Os ideais e os valores humanos de todos, com os quais tanto a Santa Sé como a Austrália procuram resolver os problemas que se apresentam à humanidade contemporânea devem continuar a encontrar a justa ressonância, mesmo nas sociedades caracterizadas por um profundo individualismo e pelo aumento do secularismo. A este respeito, a missão diplomática da Santa Sé procura apresentar uma visão de esperança a um mundo cada vez mais dividido. O compromisso da Igreja com vista a esta finalidade, considerando a sua defesa da dignidade da vida humana e da promoção dos direitos do homem, da justiça social e da solidariedade, deriva do reconhecimento da origem comum de todas as pessoas e visa o destino comum das mesmas. Nesta perspectiva, a dimensão transcendente da vida actua em ordem a opor as tendências à fragmentação e ao isolamento sociais, tão tristemente marcantes em muitas sociedades contemporâneas.

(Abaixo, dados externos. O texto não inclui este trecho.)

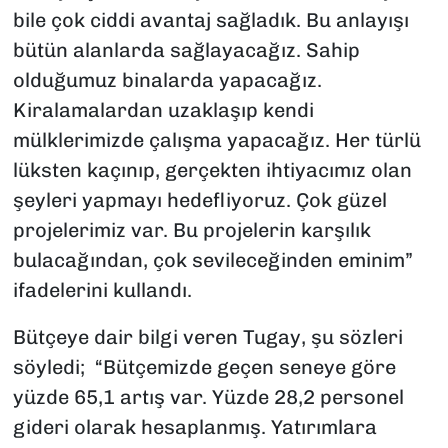
bile çok ciddi avantaj sağladık. Bu anlayışı
bütün alanlarda sağlayacağız. Sahip
olduğumuz binalarda yapacağız.
Kiralamalardan uzaklaşıp kendi
mülklerimizde çalışma yapacağız. Her türlü
lüksten kaçınıp, gerçekten ihtiyacımız olan
şeyleri yapmayı hedefliyoruz. Çok güzel
projelerimiz var. Bu projelerin karşılık
bulacağından, çok sevileceğinden eminim”
ifadelerini kullandı.
Bütçeye dair bilgi veren Tugay, şu sözleri
söyledi; “Bütçemizde geçen seneye göre
yüzde 65,1 artış var. Yüzde 28,2 personel
gideri olarak hesaplanmış. Yatırımlara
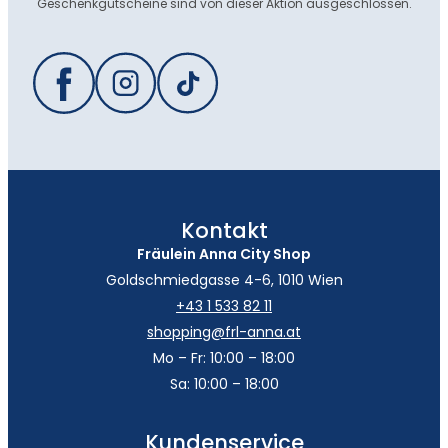
Geschenkgutscheine sind von dieser Aktion ausgeschlossen.
Kontakt
Fräulein Anna City Shop
Goldschmiedgasse 4-6, 1010 Wien
+43 1 533 82 11
shopping@frl-anna.at
Mo – Fr: 10:00 – 18:00
Sa: 10:00 – 18:00
Kundenservice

A solidariedade para com as nações em vias de desenvolvimento constitui uma característica bastante conhecida e elogiável do seu povo. O compromisso dos australianos nas missões de manutenção da paz, a sua assistência generosa aos programas de ajuda e, mais recentemente, o seu apoio a Timor Leste, uma Nação que acaba de conquistar a sua independência, tudo isto põe em justa evidência o desejo que eles têm de contribuir para a segurança internacional e a estabilidade necessária para o autêntico progresso social e económico. Fundamentando-se na força dos numerosos anos de sólida diplomacia da Austrália, o seu papel emergente como líder na região da Ásia e do Pacífico oferece à sua Nação a oportunidade de se tornar um promotor de paz cada vez mais importante para aqueles países que procuram alcançar a devida maturidade no campo da solidariedade internacional. Isto pôde ser particularmente observado quando foi perpetrada toda uma série de atentados terroristas que, tragicamente, abalaram as esperanças de paz no mundo.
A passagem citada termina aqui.